I also spoke with several medical researchers in charge of labs with the expertise, equipment, and health and safety clearance to provide testing, who contacted PHE to offer their services in March, but were either ignored or rebuffed. “A good lab could do 1,000-2,000 tests a day. We could easily have 50 of those labs doing 50,000-100,000 tests a day. We were offering the facilities but it wasn’t on the cards at the time,” explained Alan McNally, of the University of Birmingham’s Institute of Microbiology and Infection.
But a decentralised health service isn’t the only answer: in the wrong circumstances, it would be no answer at all. Hundreds of autonomous actors could lead to chaos instead of coordination. While many of the local officials and doctors I spoke to were confident about acting independently, Maike Voss, a public health researcher at the German Institute for International and Security Affairs, which advises parliament, said she spoke with local authorities who were “helpless in the beginning,” and looked to the central government for support. Advice and support are important.

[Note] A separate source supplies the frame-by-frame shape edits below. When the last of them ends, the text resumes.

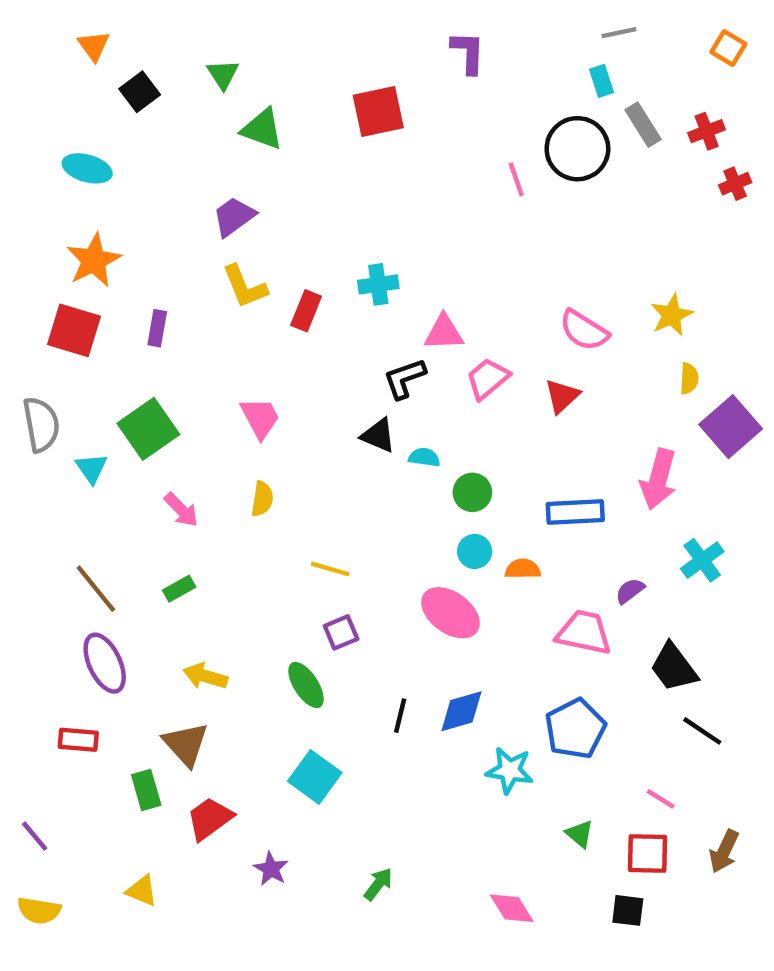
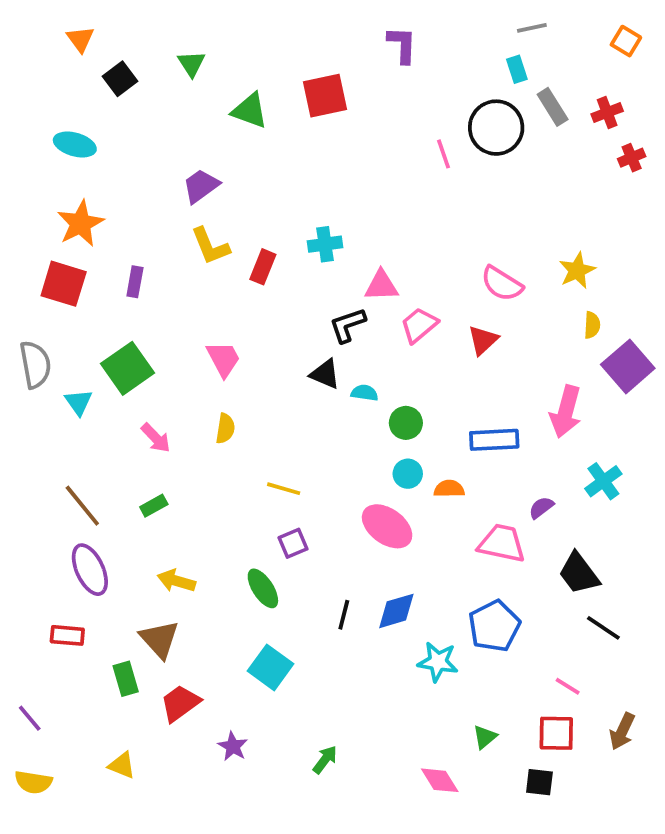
green triangle: (262, 129) -> (250, 111), moved
green triangle: (580, 834) -> (485, 737), moved, turned 40

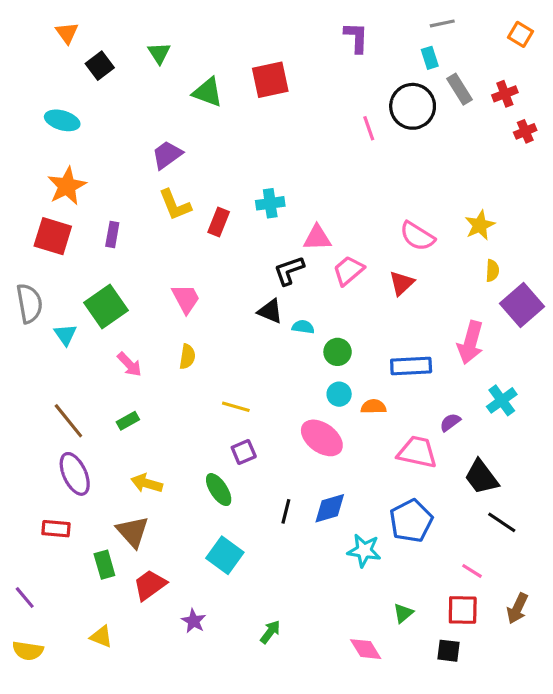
purple L-shape: (402, 45) -> (356, 37), moved

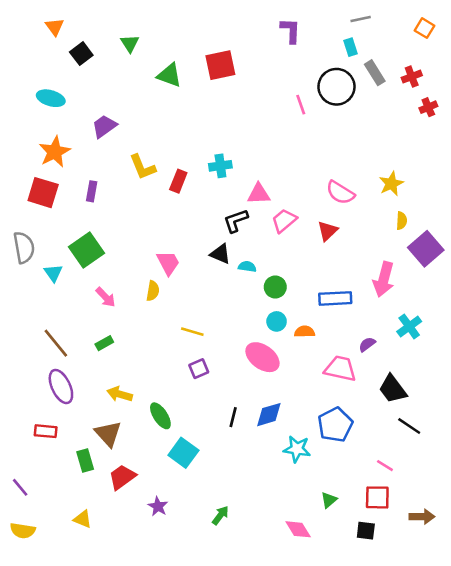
purple trapezoid: (167, 155) -> (104, 126), moved
pink trapezoid: (186, 299) -> (168, 263), moved
green ellipse: (219, 490) -> (160, 416), moved
brown arrow: (517, 608) -> (422, 517), moved, turned -115

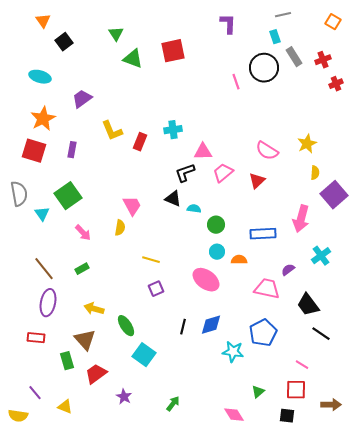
green triangle: (130, 43) -> (116, 34), moved
purple ellipse: (61, 386) -> (48, 303), turned 36
purple line: (20, 487) -> (35, 393), moved

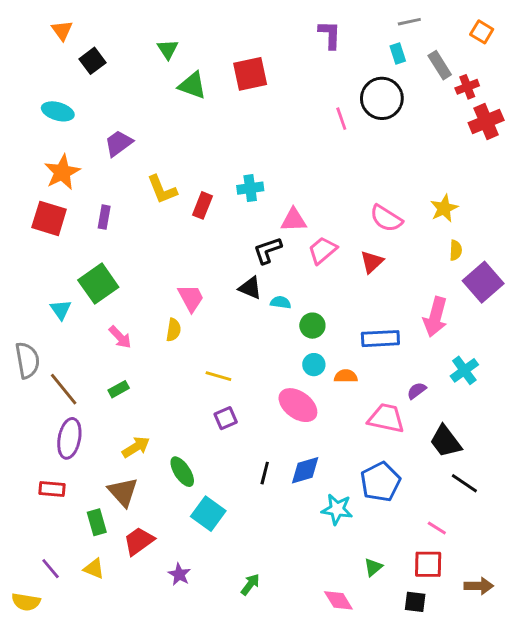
gray rectangle: (294, 57) -> (440, 65), moved
red cross: (336, 84) -> (486, 122), size x1.6
gray semicircle: (19, 194) -> (27, 360), moved
yellow arrow: (94, 309) -> (136, 447), turned 132
yellow triangle: (65, 407) -> (94, 569), moved

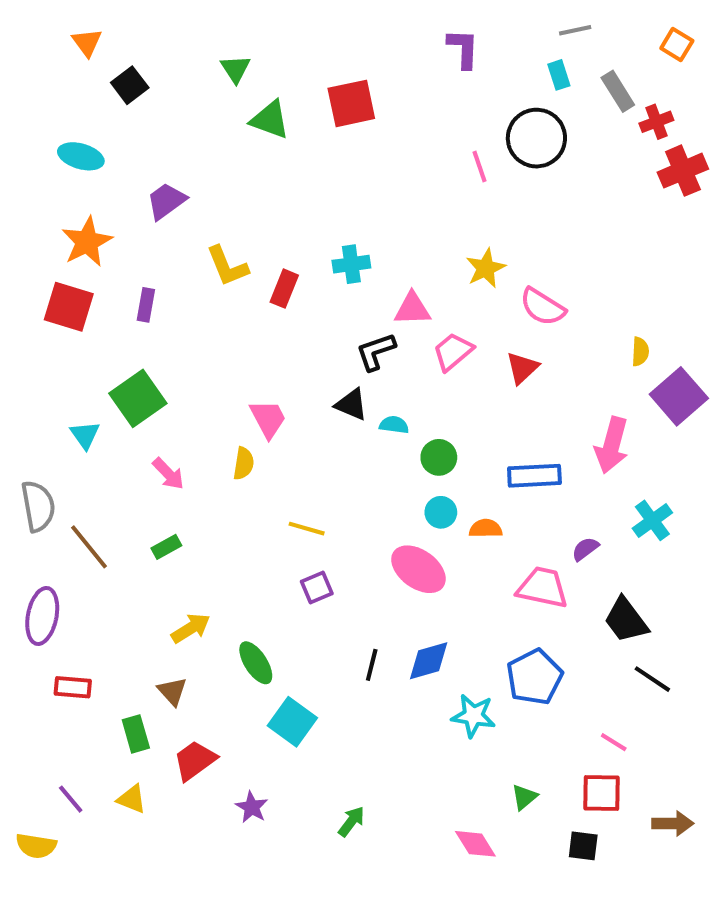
yellow star: (444, 208) -> (486, 268), moved
purple ellipse: (69, 438) -> (42, 616), moved
brown triangle: (123, 492) -> (172, 691), size x0.7

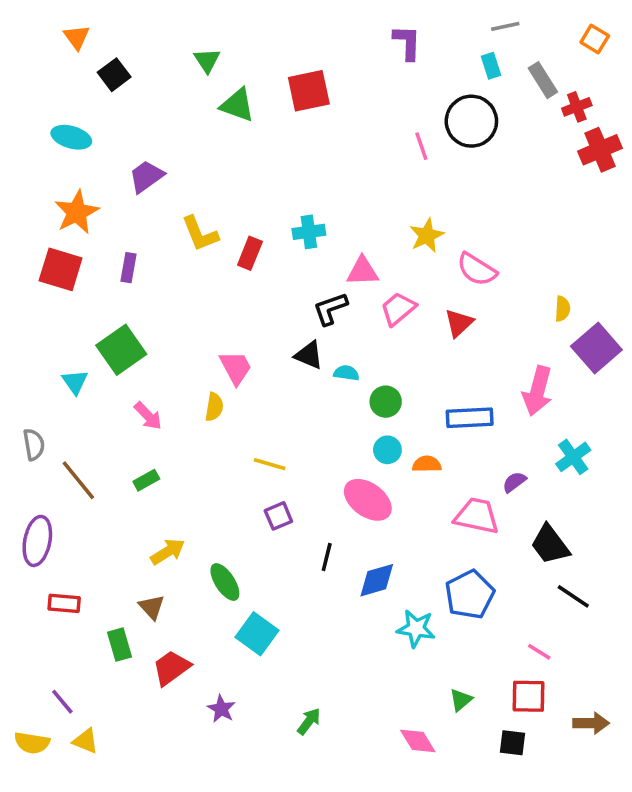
gray semicircle: (38, 506) -> (34, 444), size x0.7
black line: (372, 665) -> (327, 557), moved
yellow triangle: (132, 799) -> (86, 741), moved

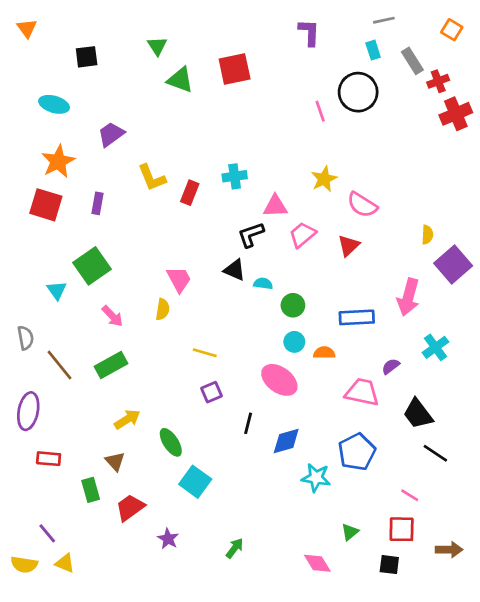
orange triangle: (77, 37) -> (27, 28), moved
black square: (114, 75) -> (87, 57), turned 30
green rectangle: (146, 480) -> (111, 365), size x1.6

The Koch Institute provides guidance for all levels of government below it, which isn’t enforceable, but is traditionally followed. “It would be very difficult not to follow the guidance, you’d need a very good explanation,” said Tinnemann. “Some local regions realised very early. But when the federal level started taking it seriously it filtered down quickly. Everyone got into gear.” Jens Spahn, health minister, pushed to declare the outbreak a pandemic on 4th March, more than a week before the WHO.
“British ministers and advisers have delayed and equivocated explaining their strategy, leaving workers to guess at what it may be”

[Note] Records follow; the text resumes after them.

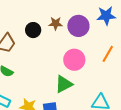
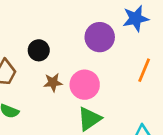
brown star: (56, 23) -> (53, 82), moved
pink circle: (74, 60) -> (85, 85), moved

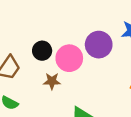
pink circle: (85, 85) -> (69, 58), moved

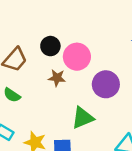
purple circle: (99, 45) -> (106, 84), moved

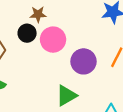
brown star: (57, 78) -> (38, 14), moved

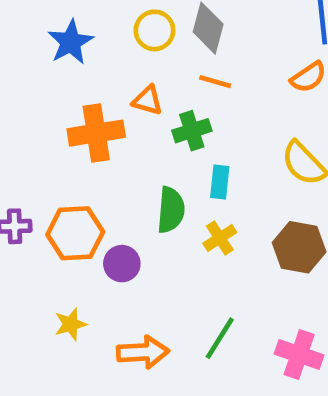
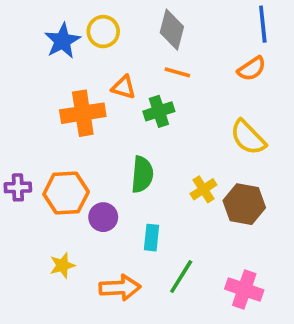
yellow circle: (155, 30) -> (103, 32), moved
cyan rectangle: (220, 182) -> (151, 238), moved
yellow cross: (220, 238) -> (203, 189), moved

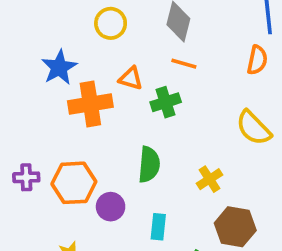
blue star: (62, 41) -> (59, 67), moved
orange semicircle: (252, 69) -> (257, 60), turned -44
brown hexagon: (244, 204) -> (235, 227), moved

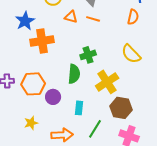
orange triangle: (131, 78) -> (71, 17), moved
green cross: (166, 102) -> (88, 55), moved
yellow cross: (210, 179) -> (107, 82), size x1.6

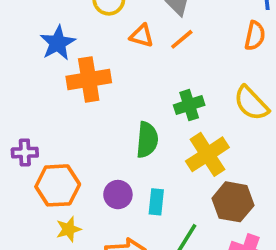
orange line: (93, 19) -> (182, 39), turned -56
green cross: (88, 55) -> (189, 105), moved
orange hexagon: (33, 84) -> (58, 185), moved
purple circle: (53, 97) -> (118, 195), moved

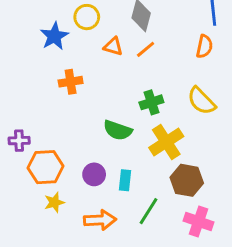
blue star: (58, 43) -> (54, 36), moved
orange cross: (89, 79) -> (71, 82), size x0.7
green semicircle: (147, 140) -> (118, 130), turned 104

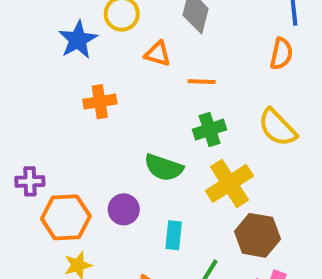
orange line: (146, 49) -> (202, 82), moved, turned 42
purple circle: (94, 174) -> (124, 209), moved

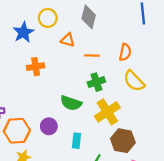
orange semicircle: (281, 54) -> (125, 52), moved

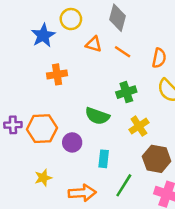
orange line: (92, 56) -> (123, 52), moved, turned 32
yellow cross: (107, 112) -> (139, 126), size x0.7
orange hexagon: (17, 131) -> (42, 129), moved

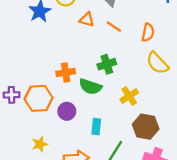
orange cross: (57, 74) -> (66, 72), moved
green cross: (126, 92) -> (107, 64), moved

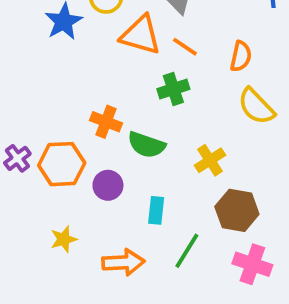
orange triangle: (87, 20) -> (141, 35), size x1.6
green cross: (107, 64) -> (173, 89), moved
orange cross: (66, 72) -> (106, 122), turned 30
purple cross: (12, 95) -> (17, 158), turned -35

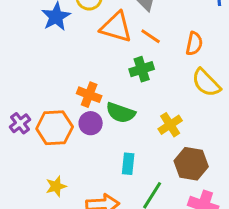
purple circle: (108, 185) -> (91, 123), moved

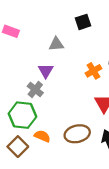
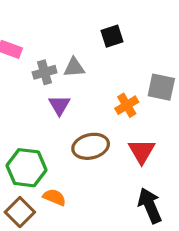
gray cross: (35, 90) -> (45, 72), moved, turned 35
brown ellipse: (77, 134) -> (91, 146), moved

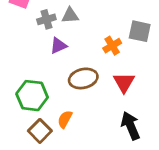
purple triangle: (59, 105) -> (58, 46), turned 36
orange semicircle: (54, 197) -> (65, 119), moved, turned -84
brown square: (20, 212) -> (40, 131), moved

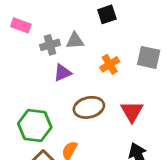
orange cross: (112, 46) -> (110, 64), moved

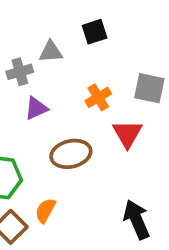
gray triangle: (75, 41) -> (51, 52), moved
red triangle: (132, 112) -> (127, 134), moved

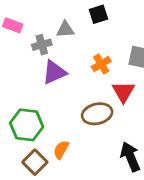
purple triangle: (36, 108) -> (54, 72), size x1.4
brown ellipse: (71, 154) -> (97, 114), moved

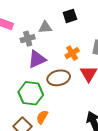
brown ellipse: (97, 114) -> (59, 78), moved
green hexagon: (27, 125) -> (31, 93), moved

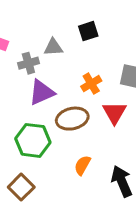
orange semicircle: (42, 117) -> (82, 165), moved

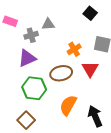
black square: (88, 31) -> (90, 13), moved, turned -32
purple triangle: (42, 92) -> (27, 58), moved
orange semicircle: (82, 165) -> (68, 105), size x1.5

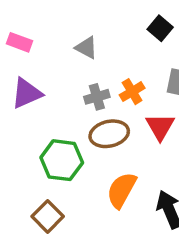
gray triangle: (48, 24) -> (86, 48), turned 32
gray cross: (31, 35) -> (97, 97), moved
purple triangle: (27, 58) -> (27, 93), moved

And the central government has stepped in when the local authorities have been unable to cope, for example sourcing the chemical reagents needed for testing. “Everyone was doing their own procurement but many were overwhelmed. The local government often stepped in to buy in bulk. It then moved towards the national level,” said Voss. A representative for the state of North Rhine-Westphalia says the state Health Ministry has directly negotiated bulk purchases of over 1.1m test kits which it has distributed in the region.
This is a level of co-ordination that the UK’s political establishment and civil service has been totally unable to match—and this isn’t just about structures, but decisions. The UK’s health service is more centralised, and yet on 25th March Sharon Peacock, PHE’s National Infection Service Interim Director, told the House of Commons Science and Technology committee inquiry that it had considered allowing more distributed testing early in the crisis, following the South Korean example, and rejected it. This is despite PHE recently disbanding its own network of regional labs intended to support the NHS during an infectious disease emergency.
The UK government holds immense power to direct health policy, and yet from Boris Johnson down, ministers and senior scientific and medical advisers have delayed and equivocated explaining their strategy, sometimes leaving workers to guess at what it may be.
The countries that have addressed the crisis well don’t share many structural similarities. Germany is not much like South Korea, and neither are like Singapore. What they all did was manage to marshal energy towards the maxim of “test and trace.” Their reward was precious life for their citizens. In the UK, our civil service has been at time hubristic, convinced the centre could hold its grip on a system cut back to breaking point, our politicians have been clueless, a step late or a step off-course. The penalty, for citizens, is nearly too terrible to imagine. For those of us glued to the charts, it is etched above the grim British curves that could soon resemble the horror of the United States.